Repeat exactly, and only, the lines below starting at the line that contains "ÇAMAŞIRLA GİRMEK YASAK" and ending at the line that contains "Başkanına teşekkürlerimi sunarım. Kent gün", inclusive of both.

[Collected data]
....................

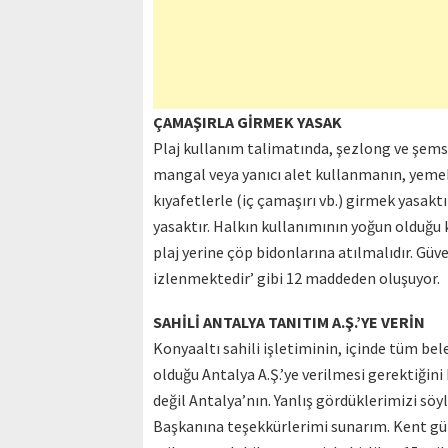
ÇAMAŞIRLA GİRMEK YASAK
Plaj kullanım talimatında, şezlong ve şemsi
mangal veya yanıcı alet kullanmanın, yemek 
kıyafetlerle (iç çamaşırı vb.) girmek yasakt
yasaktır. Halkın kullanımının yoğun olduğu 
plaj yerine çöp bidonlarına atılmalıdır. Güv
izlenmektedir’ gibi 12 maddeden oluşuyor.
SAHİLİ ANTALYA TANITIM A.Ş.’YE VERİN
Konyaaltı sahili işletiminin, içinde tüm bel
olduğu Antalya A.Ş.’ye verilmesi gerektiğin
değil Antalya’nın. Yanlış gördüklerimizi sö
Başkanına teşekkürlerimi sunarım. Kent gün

....................

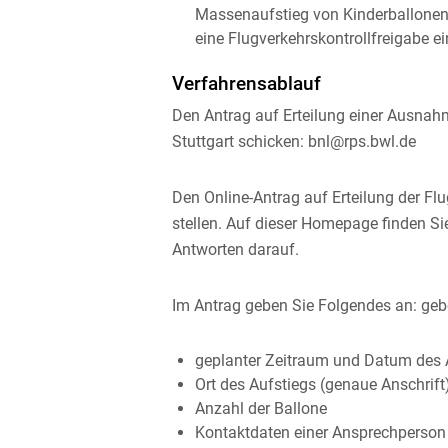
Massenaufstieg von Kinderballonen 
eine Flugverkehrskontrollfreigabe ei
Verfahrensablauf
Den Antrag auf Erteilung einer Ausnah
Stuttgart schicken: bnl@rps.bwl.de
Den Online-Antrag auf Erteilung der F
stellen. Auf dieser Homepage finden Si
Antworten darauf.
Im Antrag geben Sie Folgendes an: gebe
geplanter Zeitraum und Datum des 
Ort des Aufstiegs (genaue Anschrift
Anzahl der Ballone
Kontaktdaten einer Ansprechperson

....................

Answer area -
ÇAMAŞIRLA GİRMEK YASAK
Plaj kullanım talimatında, şezlong ve şemsi
mangal veya yanıcı alet kullanmanın, yemek 
kıyafetlerle (iç çamaşırı vb.) girmek yasakt
yasaktır. Halkın kullanımının yoğun olduğu 
plaj yerine çöp bidonlarına atılmalıdır. Güv
izlenmektedir’ gibi 12 maddeden oluşuyor.
SAHİLİ ANTALYA TANITIM A.Ş.’YE VERİN
Konyaaltı sahili işletiminin, içinde tüm bel
olduğu Antalya A.Ş.’ye verilmesi gerektiğin
değil Antalya’nın. Yanlış gördüklerimizi sö
Başkanına teşekkürlerimi sunarım. Kent gün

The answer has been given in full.